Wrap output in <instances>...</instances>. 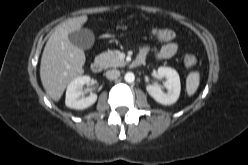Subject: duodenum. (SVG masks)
<instances>
[{
	"mask_svg": "<svg viewBox=\"0 0 248 165\" xmlns=\"http://www.w3.org/2000/svg\"><path fill=\"white\" fill-rule=\"evenodd\" d=\"M144 62L142 57H137V59L132 63L133 67L141 66ZM103 60L102 59H95L91 64V70L93 73H100L103 70Z\"/></svg>",
	"mask_w": 248,
	"mask_h": 165,
	"instance_id": "1",
	"label": "duodenum"
}]
</instances>
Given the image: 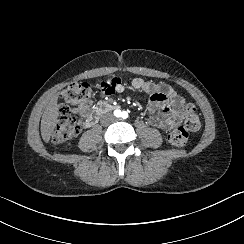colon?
<instances>
[{
  "mask_svg": "<svg viewBox=\"0 0 244 244\" xmlns=\"http://www.w3.org/2000/svg\"><path fill=\"white\" fill-rule=\"evenodd\" d=\"M92 87L85 81H74L66 87L61 94L59 109V122L53 135L55 144L64 143L75 137L79 130L78 121L84 117L92 105ZM72 107H78L76 114ZM199 117L196 107L188 103L184 112V122L169 134V141L179 147H185L189 136L199 128Z\"/></svg>",
  "mask_w": 244,
  "mask_h": 244,
  "instance_id": "colon-1",
  "label": "colon"
}]
</instances>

■ Description of the task: If a line holds the string "http", it counts; please state how many such lines there are in the data, with nothing more.

■ Problem solution: 2